## WHAT THE EXERCISE ASKS
Your job is to return the whole listing unchanged while skipping its images.

## EXCERPTED DATA
========
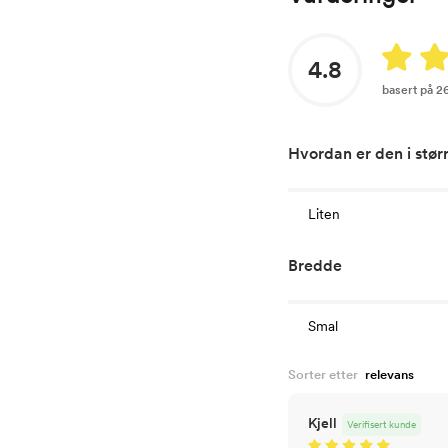
4.8
basert på 2
Hvordan er den i stør
Liten
Bredde
Smal
Sorter etter
Kjell
Verifisert kunde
========
## RESULT BELOW
4.8
basert på 2
Hvordan er den i stør
Liten
Bredde
Smal
Sorter etter
Kjell
Verifisert kunde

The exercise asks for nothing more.